# The Guardian on Rick Rolling



## Andrew Green (Mar 19, 2008)

Guess it was only a matter of time before this strange little meme started drawing larger attention...

http://music.guardian.co.uk/news/story/0,,2266526,00.html


----------



## crushing (Mar 19, 2008)

Andrew Green said:


> Guess it was only a matter of time before this strange little meme started drawing larger attention...
> 
> http://music.guardian.co.uk/news/story/0,,2266526,00.html


 

LOL!  It's funny how things like that get started.


----------



## Andrew Green (Mar 19, 2008)

yes, the internets are strange places 

Anyways, make sure you check out the interview link at the bottom, Rick has some interesting thoughts on his new fame.


----------



## CoryKS (Mar 19, 2008)

Never liked that song much, but I always get a chuckle when I fall for a Rick Roll.


----------



## shesulsa (Mar 19, 2008)

Andrew Green said:


> yes, the internets are strange places
> 
> Anyways, make sure you check out the interview link at the bottom, Rick has some interesting thoughts on his new fame.
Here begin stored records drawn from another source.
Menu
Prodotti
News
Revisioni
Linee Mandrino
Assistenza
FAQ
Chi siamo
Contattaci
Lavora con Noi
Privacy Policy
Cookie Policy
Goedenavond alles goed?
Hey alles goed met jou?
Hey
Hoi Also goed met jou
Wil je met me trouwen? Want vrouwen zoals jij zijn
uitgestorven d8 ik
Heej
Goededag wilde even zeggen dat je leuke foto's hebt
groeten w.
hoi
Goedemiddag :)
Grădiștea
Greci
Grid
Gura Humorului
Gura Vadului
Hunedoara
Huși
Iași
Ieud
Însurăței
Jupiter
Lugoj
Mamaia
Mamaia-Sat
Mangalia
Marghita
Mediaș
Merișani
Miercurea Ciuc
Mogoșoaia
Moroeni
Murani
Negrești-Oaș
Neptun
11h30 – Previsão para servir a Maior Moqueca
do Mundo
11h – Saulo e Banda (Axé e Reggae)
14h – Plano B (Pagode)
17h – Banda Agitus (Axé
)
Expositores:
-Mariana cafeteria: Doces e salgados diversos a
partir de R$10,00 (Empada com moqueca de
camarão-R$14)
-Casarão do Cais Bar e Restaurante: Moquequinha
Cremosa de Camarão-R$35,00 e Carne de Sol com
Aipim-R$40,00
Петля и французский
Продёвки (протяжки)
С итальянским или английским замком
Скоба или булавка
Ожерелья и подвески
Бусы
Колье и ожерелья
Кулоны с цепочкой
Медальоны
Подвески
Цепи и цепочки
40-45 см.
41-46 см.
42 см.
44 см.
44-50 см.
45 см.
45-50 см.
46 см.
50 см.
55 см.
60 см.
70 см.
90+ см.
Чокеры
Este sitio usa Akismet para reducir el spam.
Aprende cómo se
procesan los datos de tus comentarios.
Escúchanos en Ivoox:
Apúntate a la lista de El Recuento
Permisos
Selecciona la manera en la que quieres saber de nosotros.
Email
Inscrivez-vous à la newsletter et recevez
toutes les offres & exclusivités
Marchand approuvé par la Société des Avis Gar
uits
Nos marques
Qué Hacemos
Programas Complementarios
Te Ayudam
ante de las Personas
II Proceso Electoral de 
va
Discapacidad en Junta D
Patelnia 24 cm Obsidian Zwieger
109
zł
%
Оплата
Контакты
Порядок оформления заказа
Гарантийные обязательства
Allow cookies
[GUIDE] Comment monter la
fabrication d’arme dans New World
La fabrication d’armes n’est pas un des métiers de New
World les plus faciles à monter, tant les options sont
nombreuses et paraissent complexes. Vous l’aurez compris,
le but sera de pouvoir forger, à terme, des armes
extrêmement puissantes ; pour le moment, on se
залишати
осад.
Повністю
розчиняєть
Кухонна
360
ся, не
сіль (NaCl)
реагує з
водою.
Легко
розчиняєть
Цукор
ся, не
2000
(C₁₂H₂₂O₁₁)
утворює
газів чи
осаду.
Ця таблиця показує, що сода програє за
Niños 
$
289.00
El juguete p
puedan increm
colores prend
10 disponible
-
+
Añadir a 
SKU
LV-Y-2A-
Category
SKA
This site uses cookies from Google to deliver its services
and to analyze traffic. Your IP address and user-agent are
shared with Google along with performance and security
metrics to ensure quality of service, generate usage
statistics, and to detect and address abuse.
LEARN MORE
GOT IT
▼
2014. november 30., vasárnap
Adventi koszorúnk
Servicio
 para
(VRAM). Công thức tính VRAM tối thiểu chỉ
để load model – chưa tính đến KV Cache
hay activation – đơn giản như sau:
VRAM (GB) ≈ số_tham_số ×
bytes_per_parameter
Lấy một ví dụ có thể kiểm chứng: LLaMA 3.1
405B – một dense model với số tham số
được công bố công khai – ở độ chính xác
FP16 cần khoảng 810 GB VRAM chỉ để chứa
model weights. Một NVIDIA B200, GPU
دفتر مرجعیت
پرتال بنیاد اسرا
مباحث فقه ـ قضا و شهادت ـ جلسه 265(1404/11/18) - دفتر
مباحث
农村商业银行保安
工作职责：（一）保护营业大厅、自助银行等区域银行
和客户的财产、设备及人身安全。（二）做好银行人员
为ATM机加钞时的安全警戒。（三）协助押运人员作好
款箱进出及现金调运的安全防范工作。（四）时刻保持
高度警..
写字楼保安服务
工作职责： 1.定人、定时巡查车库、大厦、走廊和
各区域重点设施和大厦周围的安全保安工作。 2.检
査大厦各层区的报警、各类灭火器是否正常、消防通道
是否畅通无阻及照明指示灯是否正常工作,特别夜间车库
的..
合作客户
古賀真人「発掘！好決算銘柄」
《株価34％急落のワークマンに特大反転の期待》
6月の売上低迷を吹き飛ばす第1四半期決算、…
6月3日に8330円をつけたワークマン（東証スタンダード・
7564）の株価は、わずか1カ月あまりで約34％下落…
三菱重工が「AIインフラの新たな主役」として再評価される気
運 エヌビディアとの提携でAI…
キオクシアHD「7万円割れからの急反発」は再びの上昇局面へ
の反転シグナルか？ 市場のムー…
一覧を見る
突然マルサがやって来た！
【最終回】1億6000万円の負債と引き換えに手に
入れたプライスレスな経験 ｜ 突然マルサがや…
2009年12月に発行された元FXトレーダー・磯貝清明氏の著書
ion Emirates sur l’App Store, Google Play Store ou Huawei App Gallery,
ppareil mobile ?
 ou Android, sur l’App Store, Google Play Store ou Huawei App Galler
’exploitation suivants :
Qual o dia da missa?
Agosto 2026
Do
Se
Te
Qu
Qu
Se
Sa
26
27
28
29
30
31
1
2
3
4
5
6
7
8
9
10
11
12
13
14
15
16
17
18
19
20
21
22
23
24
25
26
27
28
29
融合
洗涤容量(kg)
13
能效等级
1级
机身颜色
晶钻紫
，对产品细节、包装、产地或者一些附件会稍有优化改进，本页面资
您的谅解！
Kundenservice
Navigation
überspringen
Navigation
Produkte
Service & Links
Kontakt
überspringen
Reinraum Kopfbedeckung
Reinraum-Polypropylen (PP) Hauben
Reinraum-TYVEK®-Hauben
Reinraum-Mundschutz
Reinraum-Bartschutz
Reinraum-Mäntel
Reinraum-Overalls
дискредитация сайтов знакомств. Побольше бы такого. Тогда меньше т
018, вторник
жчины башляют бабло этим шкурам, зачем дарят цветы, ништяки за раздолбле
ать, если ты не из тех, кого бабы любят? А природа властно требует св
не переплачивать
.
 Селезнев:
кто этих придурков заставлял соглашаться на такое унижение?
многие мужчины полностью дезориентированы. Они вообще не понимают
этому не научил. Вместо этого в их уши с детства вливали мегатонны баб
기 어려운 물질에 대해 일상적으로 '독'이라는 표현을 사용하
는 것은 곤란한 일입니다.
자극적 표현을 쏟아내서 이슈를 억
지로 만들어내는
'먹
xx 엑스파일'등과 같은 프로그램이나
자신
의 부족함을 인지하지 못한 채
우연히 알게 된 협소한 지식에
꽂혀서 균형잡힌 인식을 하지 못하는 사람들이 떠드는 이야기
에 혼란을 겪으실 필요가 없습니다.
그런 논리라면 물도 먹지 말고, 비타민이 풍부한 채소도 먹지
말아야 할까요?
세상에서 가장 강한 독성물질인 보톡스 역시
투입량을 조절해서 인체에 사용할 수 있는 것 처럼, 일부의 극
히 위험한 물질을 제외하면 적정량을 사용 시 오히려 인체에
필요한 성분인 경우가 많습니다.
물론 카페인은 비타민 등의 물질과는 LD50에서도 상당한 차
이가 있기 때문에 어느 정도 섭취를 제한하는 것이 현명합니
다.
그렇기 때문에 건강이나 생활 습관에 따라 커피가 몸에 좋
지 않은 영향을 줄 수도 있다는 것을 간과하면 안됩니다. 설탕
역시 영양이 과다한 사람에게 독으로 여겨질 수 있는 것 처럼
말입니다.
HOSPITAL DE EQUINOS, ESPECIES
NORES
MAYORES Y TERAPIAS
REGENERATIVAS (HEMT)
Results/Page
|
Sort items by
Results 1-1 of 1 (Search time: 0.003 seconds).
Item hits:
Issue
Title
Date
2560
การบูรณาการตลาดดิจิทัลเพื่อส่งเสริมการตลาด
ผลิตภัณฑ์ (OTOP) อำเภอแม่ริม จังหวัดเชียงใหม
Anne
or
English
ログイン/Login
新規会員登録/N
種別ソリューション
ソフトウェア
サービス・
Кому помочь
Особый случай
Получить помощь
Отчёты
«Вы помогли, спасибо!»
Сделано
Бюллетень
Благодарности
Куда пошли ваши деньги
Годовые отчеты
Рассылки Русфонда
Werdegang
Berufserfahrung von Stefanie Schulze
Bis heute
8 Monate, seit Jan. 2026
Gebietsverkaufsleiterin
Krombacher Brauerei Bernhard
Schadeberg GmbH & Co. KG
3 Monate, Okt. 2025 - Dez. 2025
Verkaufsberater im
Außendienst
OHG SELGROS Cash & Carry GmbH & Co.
Never been rick-rolled before.


----------



## Andrew Green (Mar 19, 2008)

There is a first time for everything


----------



## Empty Hands (Mar 19, 2008)

shesulsa said:


> Never been rick-rolled before.



Go here for the rather crazy story of someone being rick-rolled for the first time.


----------



## Andrew Green (Mar 19, 2008)

Empty Hands said:


> Go here for the rather crazy story of someone being rick-rolled for the first time.




You're not even trying, have to at least disguise the URL or something, a link to youtube is almost definitely a rickroll attempt.

This is a real Rickroll (as mentioned in the article): http://www.anonymousexposed.org/


----------



## Empty Hands (Mar 19, 2008)

Andrew Green said:


> You're not even trying, have to at least disguise the URL or something, a link to youtube is almost definitely a rickroll attempt.



Well, she _did _say she was a rick-roll virgin.


----------



## crushing (Mar 19, 2008)

Empty Hands said:


> Go here for the rather crazy story of someone being rick-rolled for the first time.


 
Inside we both know what's been going on
We know the game and we're gonna play it


----------



## newGuy12 (Mar 19, 2008)

I must be getting old.  This seems entirely pointless to me.


----------



## shesulsa (Mar 19, 2008)

Empty Hands said:


> Well, she _did _say she was a rick-roll virgin.


Uh, not after Andrew popped my cherry ....

:uhoh:

*heads for shower*


----------



## Empty Hands (Mar 19, 2008)

newGuy12 said:


> I must be getting old.  This seems entirely pointless to me.



Oh, don't worry, it is entirely pointless.  Just like 4chan, Fark, ebaumsworld, religion, and political arguments.  That doesn't keep it from being fun though.


----------



## Scarey (Mar 21, 2008)

Aaaarrggghhh!!! Rickrolled Agian!!! By An Article About Rickrolling!!


----------